_Records for this exercise_
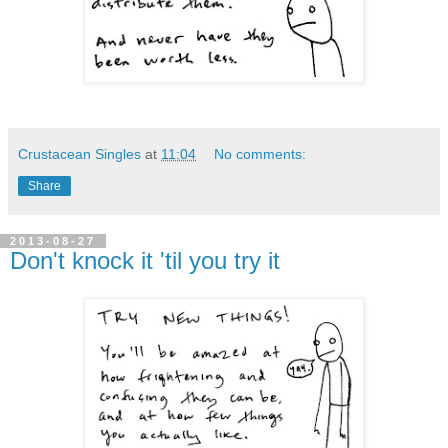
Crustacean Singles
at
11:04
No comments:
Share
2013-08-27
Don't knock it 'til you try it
...
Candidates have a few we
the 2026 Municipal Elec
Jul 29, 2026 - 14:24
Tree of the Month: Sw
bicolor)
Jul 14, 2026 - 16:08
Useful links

_The task_
When you reach the line holding "the 2026 Municipal Elec" in the records above, begin reproducing exactly, stop after the line holding "Useful links", and output nothing else.

_Task output_
the 2026 Municipal Elec
Jul 29, 2026 - 14:24
Tree of the Month: Sw
bicolor)
Jul 14, 2026 - 16:08
Useful links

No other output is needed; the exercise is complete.